PROVIDED INFORMATION:

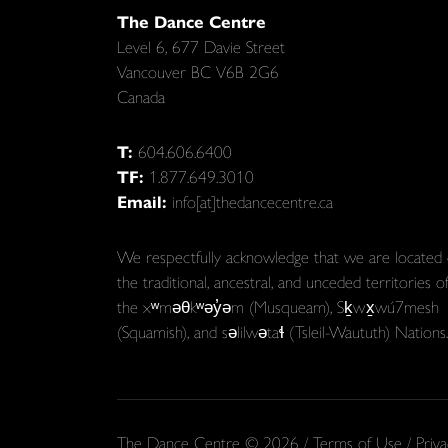
The Dance Centre
Level 6, 677 Davie Street
Vancouver BC V6B 2G6
Canada
T:
604.606.6400
TF:
1.877.649.3010
Email:
info[at]thedancecentre.ca
We respectfully acknowledge that we are located
the traditional, ancestral, and unceded territories o
the xʷməθkʷəy̓əm (Musqueam), Sḵwx̱wú7mesh
(Squamish), and səlilwətaɬ (Tsleil-Waututh) Nations.
The Dance Centre © 2026 /
Terms of Use
/
Priva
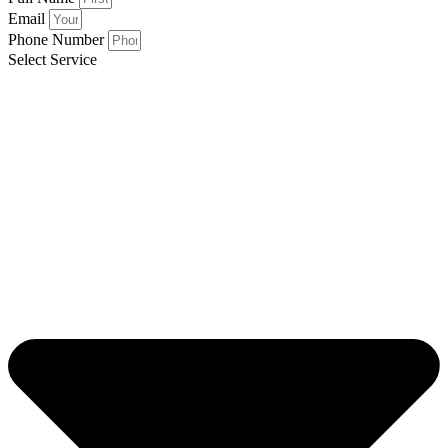
Email
Phone Number
Select Service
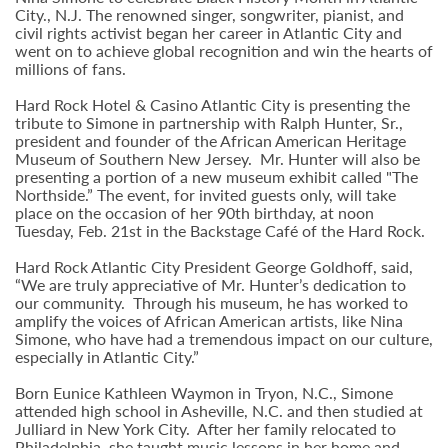
City., N.J. The renowned singer, songwriter, pianist, and
civil rights activist began her career in Atlantic City and
went on to achieve global recognition and win the hearts of
millions of fans.
Hard Rock Hotel & Casino Atlantic City is presenting the
tribute to Simone in partnership with Ralph Hunter, Sr.,
president and founder of the African American Heritage
Museum of Southern New Jersey. Mr. Hunter will also be
presenting a portion of a new museum exhibit called "The
Northside.” The event, for invited guests only, will take
place on the occasion of her 90th birthday, at noon
Tuesday, Feb. 21st in the Backstage Café of the Hard Rock.
Hard Rock Atlantic City President George Goldhoff, said,
“We are truly appreciative of Mr. Hunter’s dedication to
our community. Through his museum, he has worked to
amplify the voices of African American artists, like Nina
Simone, who have had a tremendous impact on our culture,
especially in Atlantic City.”
Born Eunice Kathleen Waymon in Tryon, N.C., Simone
attended high school in Asheville, N.C. and then studied at
Julliard in New York City. After her family relocated to
Philadelphia, she taught music lessons in her home and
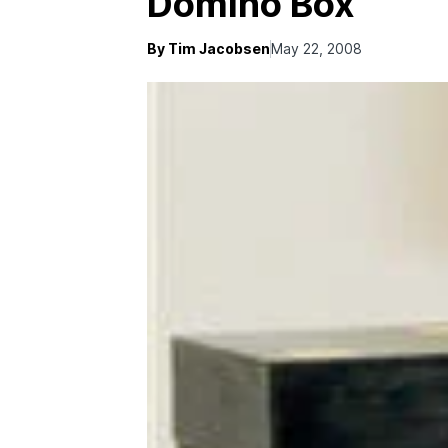
Domino Box
By Tim Jacobsen
May 22, 2008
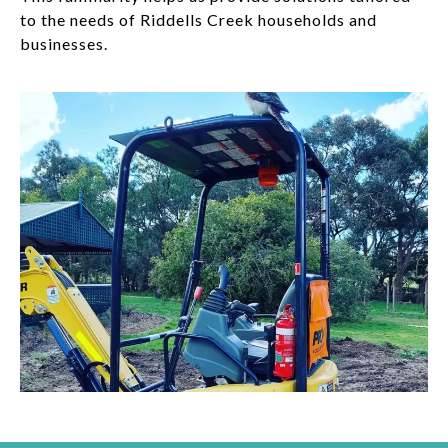
to the needs of Riddells Creek households and
businesses.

PROBLEM TO SOLVE: Above this instruction are the records; retype exactly the lines from the one containing "Museum of Southern" up to and including the one containing "Tuesday, Feb. 21st".

EXERCISE RESPONSE:
Museum of Southern New Jersey. Mr. Hunter will also be
presenting a portion of a new museum exhibit called "The
Northside.” The event, for invited guests only, will take
place on the occasion of her 90th birthday, at noon
Tuesday, Feb. 21st in the Backstage Café of the Hard Rock.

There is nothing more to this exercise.